An anthem rolled up from the church choir, chanting out the love of Christ, chanting His crucifixion and death for a dying world.

"Come unto me, come unto me," it sang, and "Come unto me," rose from the lips of the squatter waiting to take the little human thing, with its burden of sickness and death, to Dominie Graves, that he might petition the Holy Ghost to take away its sin.

"Come unto me," again sang the choir. Then silence. Tess leaned nearer the window. Dominie Graves read out the names of the babies to be baptized that day.

A carriage rolled rapidly to the church door, and Deacon Hall, accompanied by his wife, stepped to the pavement. The Deacon held a bundle with long white draperies hanging from it. It was their new baby, with lace upon its frock, going in to receive a blessing at the altar of God. Tess peered down upon the little Dan, and pulled the coarse dress closer about his chin. A violent wish born of the love she had for him came into her heart. Oh, that she had one bit of lace, to make his skin look less blue and the mouth less drawn! The wide eyes were still fixed upon her, immovable and unblinking. Once only had she seen the lids fall slowly downward, to rise again over the unseeing eyes.

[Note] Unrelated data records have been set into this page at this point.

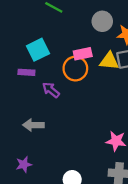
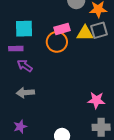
cyan square: (38, 50) -> (24, 29), turned 30
purple arrow: (51, 90) -> (25, 66), moved

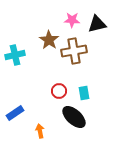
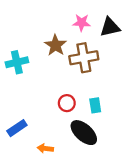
orange arrow: (40, 131) -> (45, 148), turned -72

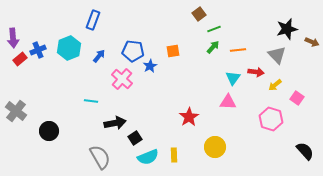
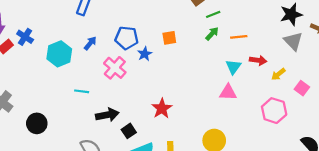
cyan hexagon: (69, 48) -> (59, 54), moved
blue cross: (38, 50) -> (25, 37), turned -35
gray triangle: (277, 55) -> (293, 41), moved
red star: (189, 117) -> (162, 108), moved

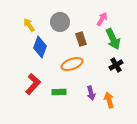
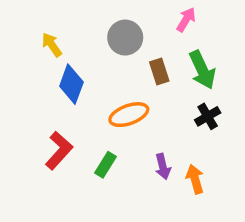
pink arrow: (102, 19) -> (186, 20), moved
gray circle: (60, 22) -> (125, 38), moved
brown rectangle: (81, 39) -> (159, 72), moved
green rectangle: (59, 92) -> (105, 165), turned -56

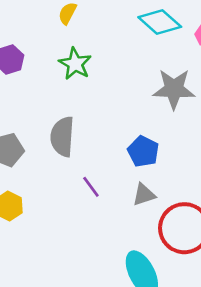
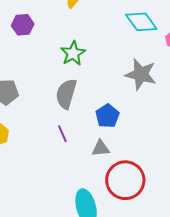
green star: (75, 64) -> (73, 53), moved
gray semicircle: (62, 137) -> (66, 94), moved

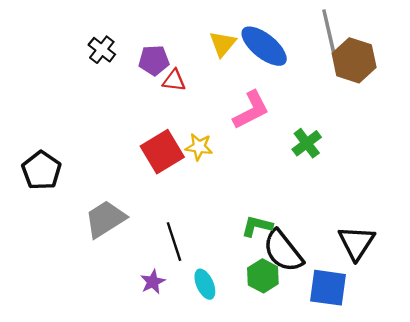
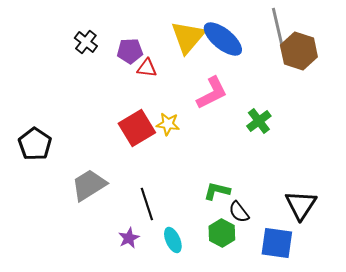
yellow triangle: (223, 44) -> (188, 37), size x1.5
black semicircle: (283, 251) -> (239, 212), size x0.6

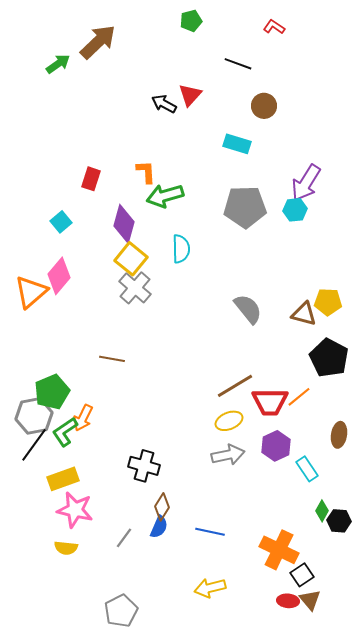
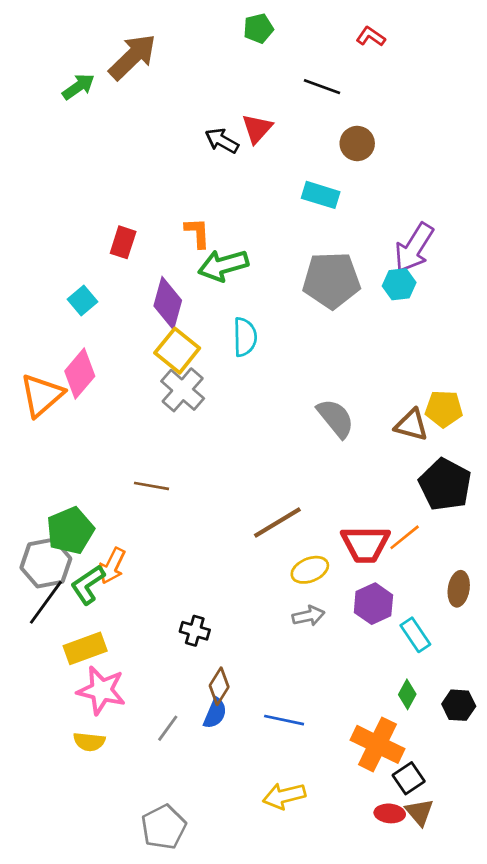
brown line: (235, 386) -> (277, 522), moved
gray arrow: (228, 455) -> (308, 616), size x0.7
black cross: (144, 466) -> (195, 631), size x0.7
green diamond: (322, 511) -> (407, 694), moved

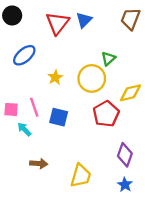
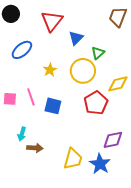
blue triangle: (84, 20) -> (76, 38), moved
cyan arrow: (24, 129) -> (22, 134), moved, turned -120
purple diamond: (125, 155) -> (113, 140), turned 60
blue star: (125, 185) -> (100, 164), moved, size x1.5

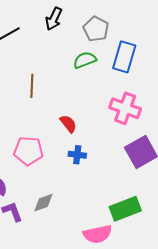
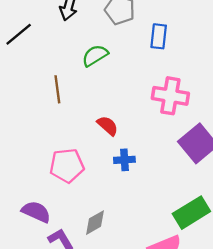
blue rectangle: (124, 57) -> (159, 36), size x0.7
green semicircle: (85, 60) -> (95, 56), moved

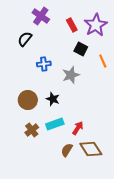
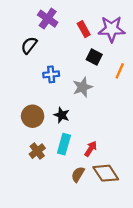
purple star: (96, 25) -> (112, 29), turned 30
orange line: (103, 61) -> (120, 71), turned 48
cyan rectangle: (55, 124) -> (64, 144), turned -54

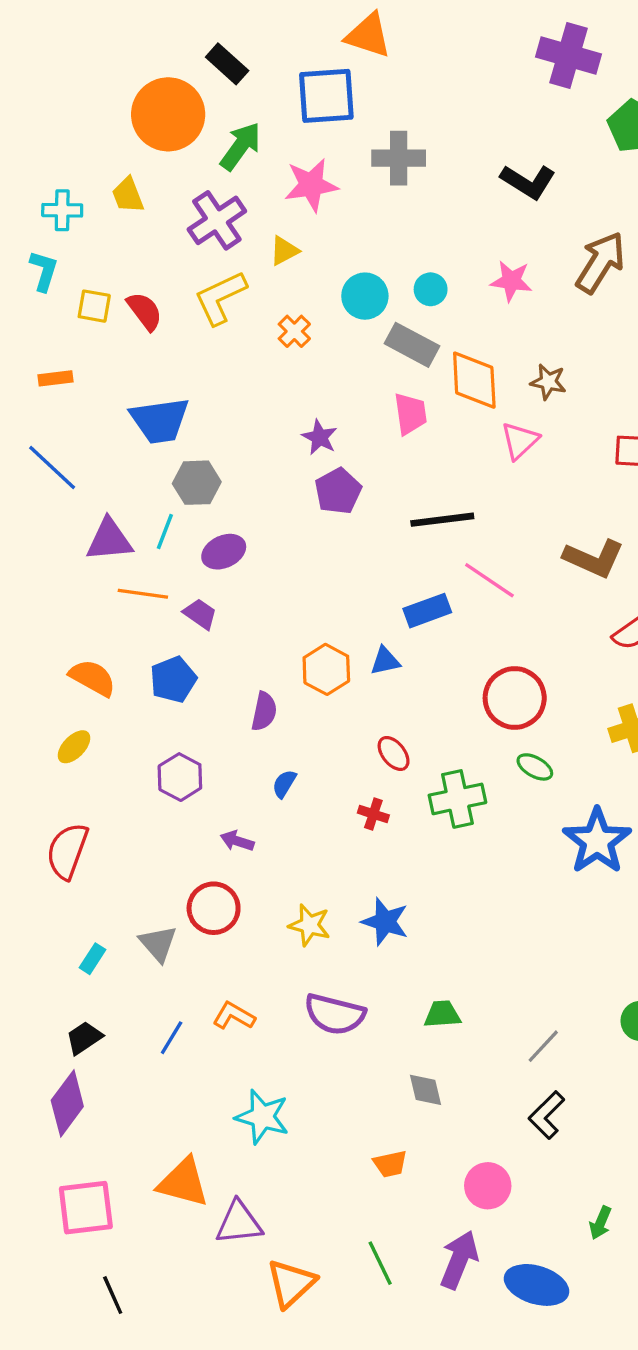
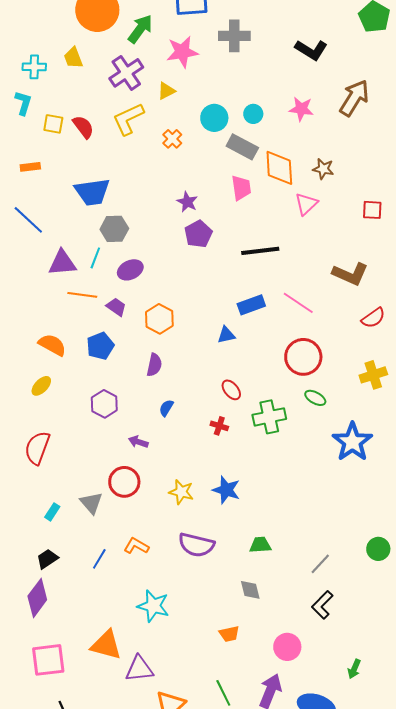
pink line: (489, 580) -> (298, 303), moved
orange hexagon: (326, 669) -> (159, 319), moved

"He knows he air a-goin' to church," she muttered lovingly. "I wonder if that air why he air so good.... Mebbe the spirit of his pappy air here."

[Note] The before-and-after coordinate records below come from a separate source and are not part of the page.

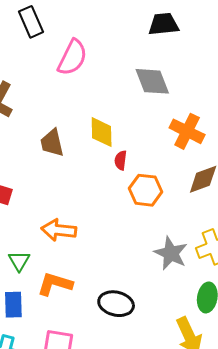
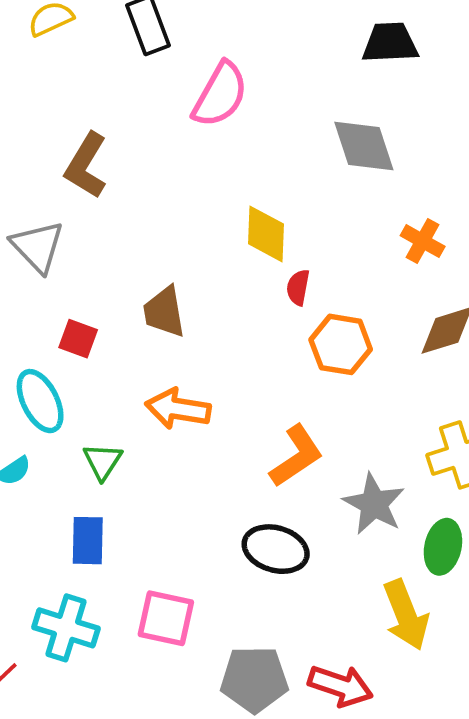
orange cross: (187, 131) -> (423, 241), size x0.7
brown trapezoid: (52, 143) -> (164, 312), moved
gray star: (171, 253) -> (374, 504), moved
orange L-shape: (55, 284) -> (296, 456), moved, turned 126

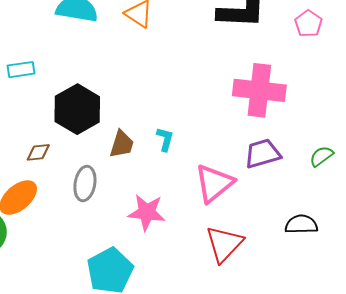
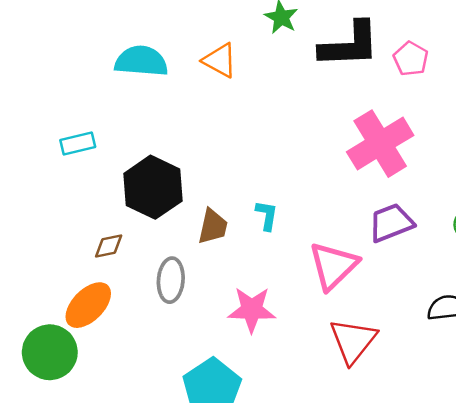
pink pentagon: (308, 23) -> (411, 59), moved
pink cross: (259, 90) -> (380, 144), turned -33

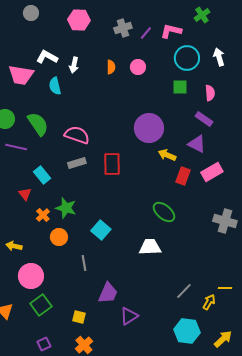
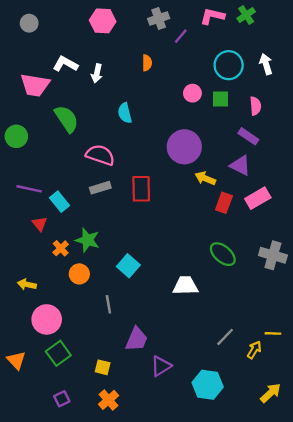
gray circle: (31, 13) -> (29, 23), moved
gray cross: (123, 28) -> (159, 19), moved
pink L-shape: (171, 31) -> (212, 16), moved
orange semicircle: (111, 67) -> (147, 63), moved
pink circle: (138, 67) -> (192, 93), moved
cyan semicircle: (55, 86) -> (125, 113), moved
green semicircle: (38, 124) -> (66, 119), moved
purple line: (16, 147) -> (29, 189), moved
green ellipse: (164, 212) -> (223, 254), moved
cyan hexagon: (187, 331) -> (208, 385), moved

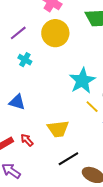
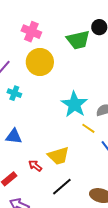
red arrow: (27, 140) -> (35, 166), moved
black line: (68, 159) -> (62, 187), moved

She heard the names fall from the lips of the clergyman, as he took the infants, one by one, and placed his hand upon them with the water.

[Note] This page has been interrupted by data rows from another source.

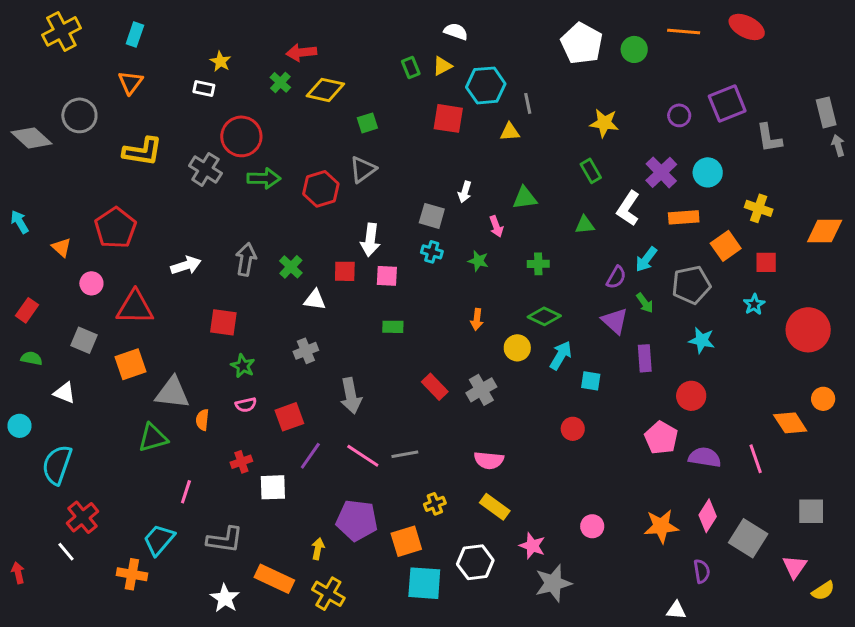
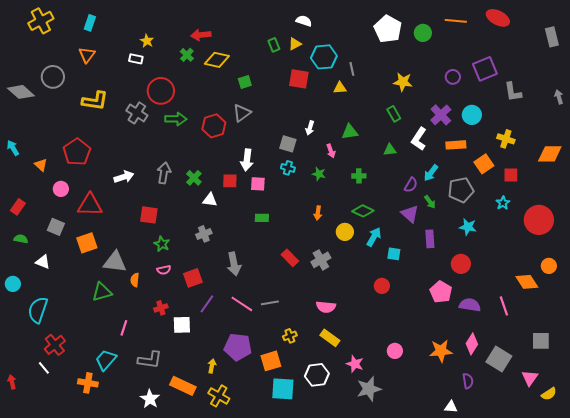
gray rectangle: (826, 112) -> (552, 37), moved

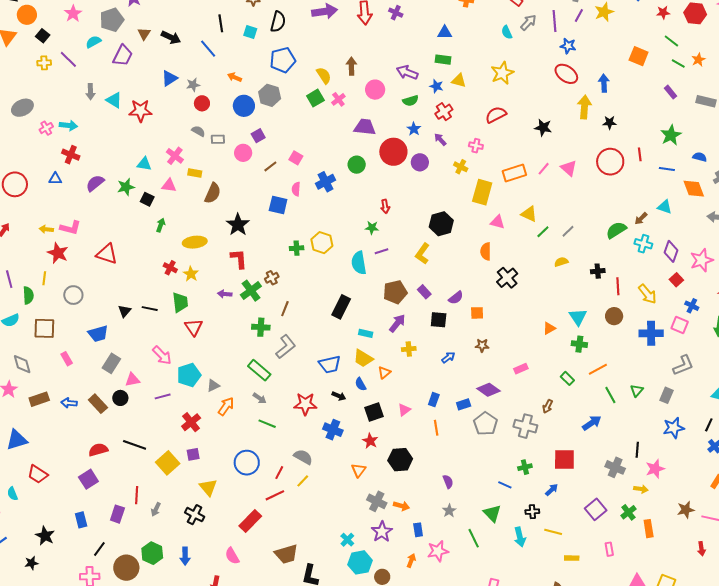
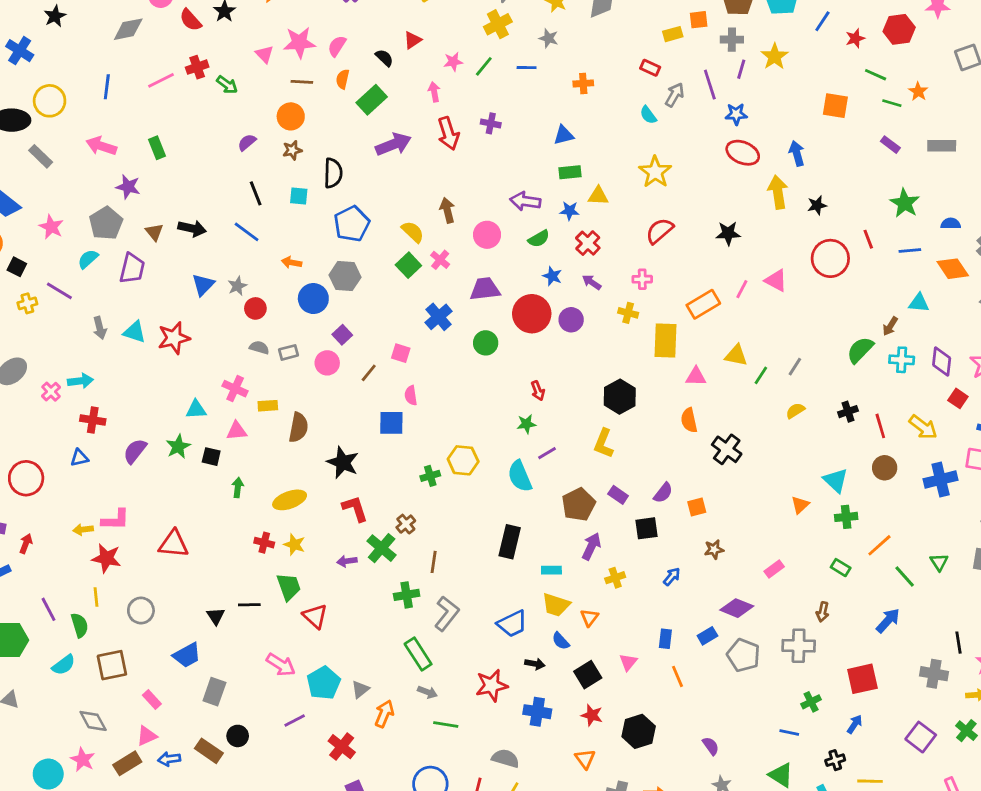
blue cross: (326, 182) -> (439, 317), moved
green rectangle: (259, 370) -> (418, 654), turned 30
pink triangle: (132, 380) -> (147, 736), moved

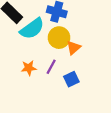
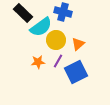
yellow circle: (59, 38) -> (56, 40), moved
blue square: (71, 79) -> (76, 72), size x1.6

"I baptize thee, John Richard," Graves said slowly, "in the name of the Father, and of the Son, and of the Holy Ghost."

"Of the Holy Ghost...." He was the Spirit of God Who stood by the children, to take away the sin with which they had been born. Teola had told Tess so. The Holy Ghost would take away the sin of little Dan.

"I baptize thee," broke the silence, time after time, amid the tiny splashes of falling water. The last must have gone up to the altar, for Tess heard the minister telling the fathers and mothers the duty they owed their children.

"I finish my service to-day," said he, "by praying God to bless you all, and calling down the good-will of Heaven upon your children just baptized in His name."